Mon contrat renferme également une clause spécifique de rémunération et le bénéfice, sauf faute lourde, en cas de licenciement du versement en sus des indemnités de rupture d'une indemnité de 12 mois de salaire brut.

Il est clair que toutes les conditions du contrat de travail revêtent à mes yeux un caractère essentiel (').

En second lieu, votre correspondance organise clairement un transfert de mon contrat de travail, de mes attributions et fonctions, que je considère comme essentiels à la société Theolia, situation que je n'accepte pas.

De plus mes fonctions s'y trouvent unilatéralement modifiées (').

Votre lettre m''impartit en effet d'exécuter mes fonctions sous la responsabilité de plusieurs membres d'encadrement de la société Theolia sur le terrain financier, social, trésorerie, filiale etc.

Je me vois ainsi placé sous la subordination juridique de personnes de rangs hiérarchiques inférieurs au mien.

Afin de mieux permettre le contrôle de mon activité par ce personnel d'encadrement, il m'est demandé maintenant d'exercer mes fonctions chez Theolia et non plus chez Therbio, comme le prévoyait mon contrat de travail.

Il est ainsi porté atteinte, dans un contexte de déclassement professionnel à mes prérogatives et à mon statut de directeur général adjoint de la société Therbio, cadre dirigeant placé sous la seule autorité hiérarchique du directeur général de cette société.

(...) La cessation de mon contrat de travail aura dès lors lieu avec effet immédiat (').

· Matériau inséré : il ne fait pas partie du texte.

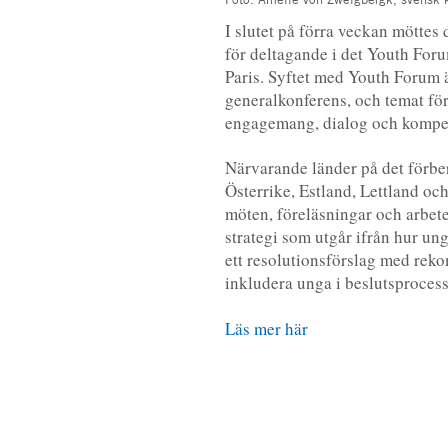
I slutet på förra veckan möttes 
för deltagande i det Youth For
Paris. Syftet med Youth Forum ä
generalkonferens, och temat för
engagemang, dialog och kompe
Närvarande länder på det förbe
Österrike, Estland, Lettland och
möten, föreläsningar och arbet
strategi som utgår ifrån hur un
ett resolutionsförslag med rek
inkludera unga i beslutsprocess
Läs mer här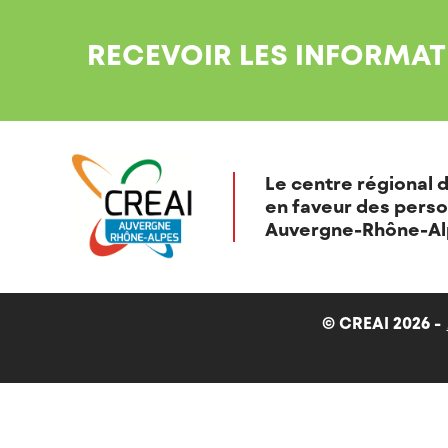
RECEVOIR LES INFORMAT
Le centre régional d
en faveur des perso
Auvergne-Rhône-Al
© CREAI 2026 -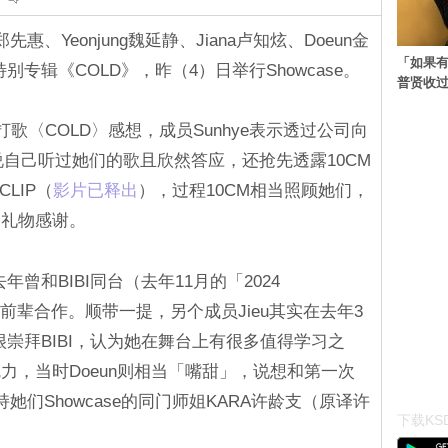
e郑先惠、Yeonjung魏延静、Jiana卢知炫、Doeun金
「如果有
别专辑《COLD》，昨（4）日举行Showcase。
普贤收
歌〈COLD〉感想，成员Sunhye表示透过公司向
上说自己听过她们的歌且欣然答应，还抢先透露10CM
LIP（
‎影片已释出‎‎
），过程10CM相当照顾她们，
了礼物感谢。
年曾和BIBI同台（去年11月的「2024
前辈合作。顺带一提，另个成员Jieu其实在去年3
说过很崇拜BIBI，认为她在舞台上有很多值得学习之
力，当时Doeun则相当「嘴甜」，说想和第一次
持她们Showcase的同门师姐KARA许龄支（原译许
下载KSD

Je considère être contraint dans les circonstances rappelées ci-dessus à la prise d'acte de rupture de mon contrat de travail dont les conséquences devront être supportées entièrement par la société Therbio.

J'ajoute que les modifications apportées unilatéralement à mon contrat de travail, dans un contexte contraignant de pression, ne sont pas sans lien avec la dégradation actuelle de mon état de santé, ayant nécessité un arrêt maladie à compter du 12 octobre 2010, etc... ».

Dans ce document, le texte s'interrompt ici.